I’m about to leave when I spot something out of the corner of my eye, something I’ve never noticed in Mom’s closet before. Something that would have otherwise been hidden behind the hems of clothes, except that now there are no clothes to taint the view.
I have to look twice to be sure that it’s there, that I’m not only imagining it’s there. What it is is black, metal, covered in louvers. A door. A boxy little door that hovers less than a foot above the hardwood floors.
I drop to my hands and knees and pull on the door’s knob, finding a crawl space on the other side. A crawl space. I never knew we had a crawl space before.
The space is dark and dingy, the ceiling low. The floor is dirt, covered only by a thick sheet of plastic. I can’t believe I never found this place before. How many times did I dig my way through Mom’s closet for clues as to who my father could be? But as it so happened, I never dug far enough. Instead I gave up when I got to the clothes, taking for granted that there was nothing on the other side but a wall.
Only one time did Mom bring my father up all on her own, without my begging. I was twelve years old. Mom had had a glass of wine before bed. She said to me that night, seconds before she fell asleep, head draped over the rock-hard sofa arm, A long time ago, I did something I’m not proud of, Jessie. Something that shames me. And that’s how I got you.
The next thing I heard was the sound of her half-drunk snore, but by morning I couldn’t bring myself to ask what she’d meant by it.
I reach inside the crawl space and drag something out. What it is, I don’t know. Not until I get it into the closet’s light do I see that it’s a plastic storage bin, and the adrenaline kicks in at the prospect of what I might find inside. My social security card, for one, but more likely, something having to do with my father, which suddenly, in this moment, takes precedence. Something Mom kept tucked away so that I wouldn’t find it.
I tear the lid off, finding photo albums inside. I find myself feeling hopeful, wondering what I’ll find in them. Photos of Mom, photos of my father, photos of Mom and her own mom and dad.
But of course not. Instead it’s me. All me.
I set the album aside to take back to the carriage home with me.

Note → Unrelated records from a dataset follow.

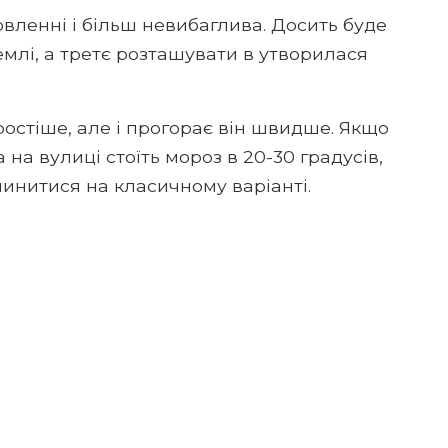
овленні і більш невибаглива. Досить буде
млі, а третє розташувати в утворилася
ростіше, але і прогорає він швидше. Якщо
 на вулиці стоїть мороз в 20-30 градусів,
пинитися на класичному варіанті.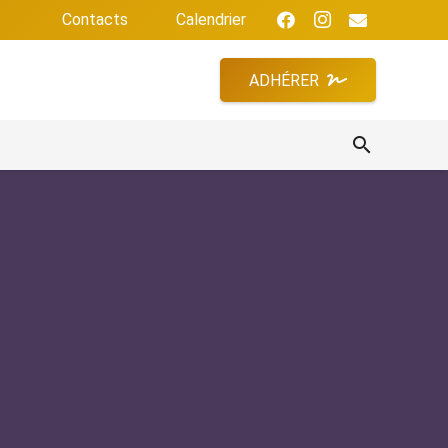
Contacts
Calendrier
ADHÉRER
search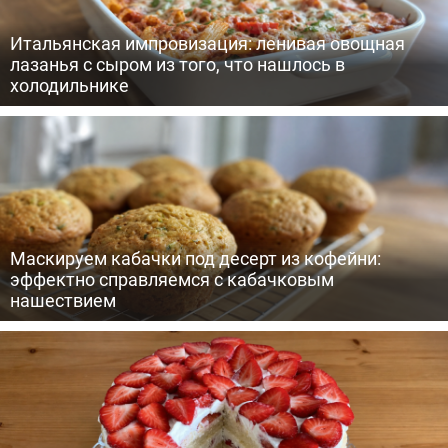
Итальянская импровизация: ленивая овощная
лазанья с сыром из того, что нашлось в
холодильнике
Маскируем кабачки под десерт из кофейни:
эффектно справляемся с кабачковым
нашествием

I crawl toward the crawl space, feeling blindly inside for another box. I can’t reach far enough in to grab it, and so I have to crawl in through the door. Inside, the space is only about thirty-six-inches tall. I’m not fully in before claustrophobia settles in. The dirty floors and wooden beams close in around me. The darkness is smothering. The only light comes from behind. I find another storage bin and drag it out backward, through the access panel and onto the closet floor, grateful for a little elbow room.

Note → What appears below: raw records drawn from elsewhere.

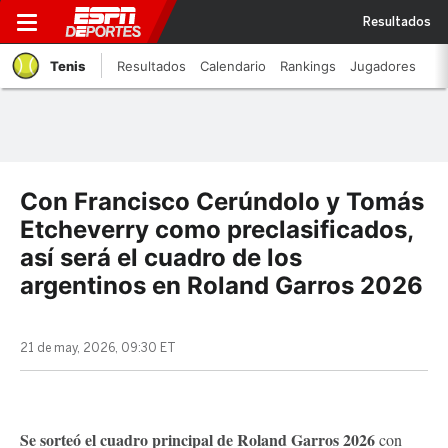
Resultados
Tenis
Resultados
Calendario
Rankings
Jugadores
Con Francisco Cerúndolo y Tomás
Etcheverry como preclasificados,
así será el cuadro de los
argentinos en Roland Garros 2026
21 de may, 2026, 09:30 ET
Se sorteó el cuadro principal de
Roland Garros 2026
con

I open the lid and have a look, hoping that this is the mother lode I’ve been in search of. The answer to all the questions I have. But it’s not. It’s nothing, just a bunch of inconsequential items in a plastic storage bin, which makes me realize this isn’t a secret crawl space at all, but just a crawl space. For storage. For stuff Mom had no other place to put.

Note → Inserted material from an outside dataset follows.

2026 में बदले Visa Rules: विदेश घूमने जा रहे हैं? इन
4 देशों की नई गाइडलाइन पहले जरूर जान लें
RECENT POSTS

She didn’t intentionally keep this a secret from me. I just never knew it was here.
I sigh, feeling uncomfortable and glum. I rise to my feet, stretching my hands above my head, arching my back. But my movements are quick and careless. The blood flees my brain as I stand up, leaving me light-headed and dizzy. All of these nights without sleep are taking their toll on me. I reach for the wall to steady myself, crashing into the mirror as I do. I watch on helplessly as the mirror loses its hold on the wall and I can’t catch it in time. I’m too slow to stop it from falling.
It slips from its nail and slams to the ground, scratching the wall as it does, leaving a four-foot scrape in the paint. The entire mirror shatters before my eyes. Broken glass spreads like spiderwebs, chunks falling to the hardwood floors. And all I can think about is bad luck. Seven entire years of bad luck that await me now.
I curse out loud, wondering if there’s any hope of salvaging the mirror. I start to gather the biggest chunks in my hand, careful that I don’t step on the tiny shards of glass.